--- Data under study Enclosed Below ---

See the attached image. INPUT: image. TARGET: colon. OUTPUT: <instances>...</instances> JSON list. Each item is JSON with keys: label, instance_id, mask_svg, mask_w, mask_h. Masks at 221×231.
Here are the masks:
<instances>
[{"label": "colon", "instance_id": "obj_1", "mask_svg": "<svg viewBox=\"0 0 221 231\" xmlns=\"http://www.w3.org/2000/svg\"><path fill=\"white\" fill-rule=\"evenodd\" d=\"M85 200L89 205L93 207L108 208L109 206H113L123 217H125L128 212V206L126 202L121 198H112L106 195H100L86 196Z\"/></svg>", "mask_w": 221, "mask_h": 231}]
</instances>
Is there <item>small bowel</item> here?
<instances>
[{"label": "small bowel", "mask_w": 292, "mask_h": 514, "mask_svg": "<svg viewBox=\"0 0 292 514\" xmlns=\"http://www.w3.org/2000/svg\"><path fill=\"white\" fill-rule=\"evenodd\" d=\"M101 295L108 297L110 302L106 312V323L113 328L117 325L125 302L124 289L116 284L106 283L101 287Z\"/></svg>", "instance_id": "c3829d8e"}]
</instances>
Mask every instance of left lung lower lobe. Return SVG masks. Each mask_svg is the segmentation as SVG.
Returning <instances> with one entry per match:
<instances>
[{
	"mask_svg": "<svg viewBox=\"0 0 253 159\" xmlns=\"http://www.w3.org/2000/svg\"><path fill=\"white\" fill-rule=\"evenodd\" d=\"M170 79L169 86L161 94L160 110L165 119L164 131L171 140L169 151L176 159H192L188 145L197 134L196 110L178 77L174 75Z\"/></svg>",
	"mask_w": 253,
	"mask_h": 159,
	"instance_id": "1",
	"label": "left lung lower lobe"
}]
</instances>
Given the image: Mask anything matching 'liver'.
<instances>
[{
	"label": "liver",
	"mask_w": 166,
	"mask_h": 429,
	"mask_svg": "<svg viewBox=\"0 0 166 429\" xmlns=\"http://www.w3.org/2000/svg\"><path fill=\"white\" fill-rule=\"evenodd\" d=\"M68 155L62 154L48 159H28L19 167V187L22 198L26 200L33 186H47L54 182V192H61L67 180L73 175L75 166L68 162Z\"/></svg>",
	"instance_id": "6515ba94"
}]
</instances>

--- End of Enclosed Data under study ---

Prompt:
Set down the data once more, word for word.

Response below:
See the attached image. INPUT: image. TARGET: colon. OUTPUT: <instances>...</instances> JSON list. Each item is JSON with keys: label, instance_id, mask_svg, mask_w, mask_h. Masks at 221×231.
Here are the masks:
<instances>
[{"label": "colon", "instance_id": "obj_1", "mask_svg": "<svg viewBox=\"0 0 221 231\" xmlns=\"http://www.w3.org/2000/svg\"><path fill=\"white\" fill-rule=\"evenodd\" d=\"M85 200L89 205L93 207L108 208L109 206H113L123 217H125L128 212V206L126 202L121 198H112L106 195H100L86 196Z\"/></svg>", "mask_w": 221, "mask_h": 231}]
</instances>
Is there <item>small bowel</item> here?
<instances>
[{"label": "small bowel", "mask_w": 292, "mask_h": 514, "mask_svg": "<svg viewBox=\"0 0 292 514\" xmlns=\"http://www.w3.org/2000/svg\"><path fill=\"white\" fill-rule=\"evenodd\" d=\"M101 295L108 297L110 302L106 312V323L113 328L117 325L125 302L124 289L116 284L106 283L101 287Z\"/></svg>", "instance_id": "c3829d8e"}]
</instances>
Mask every instance of left lung lower lobe. Return SVG masks. Each mask_svg is the segmentation as SVG.
Returning <instances> with one entry per match:
<instances>
[{
	"mask_svg": "<svg viewBox=\"0 0 253 159\" xmlns=\"http://www.w3.org/2000/svg\"><path fill=\"white\" fill-rule=\"evenodd\" d=\"M170 79L169 86L161 94L160 110L165 119L164 131L171 140L169 151L176 159H192L188 145L197 134L196 110L178 77L174 75Z\"/></svg>",
	"mask_w": 253,
	"mask_h": 159,
	"instance_id": "1",
	"label": "left lung lower lobe"
}]
</instances>
Given the image: Mask anything matching 'liver'.
<instances>
[{
	"label": "liver",
	"mask_w": 166,
	"mask_h": 429,
	"mask_svg": "<svg viewBox=\"0 0 166 429\" xmlns=\"http://www.w3.org/2000/svg\"><path fill=\"white\" fill-rule=\"evenodd\" d=\"M68 155L62 154L48 159H28L19 167V187L22 198L26 200L33 186H47L54 182V192H61L67 180L73 175L75 166L68 162Z\"/></svg>",
	"instance_id": "6515ba94"
}]
</instances>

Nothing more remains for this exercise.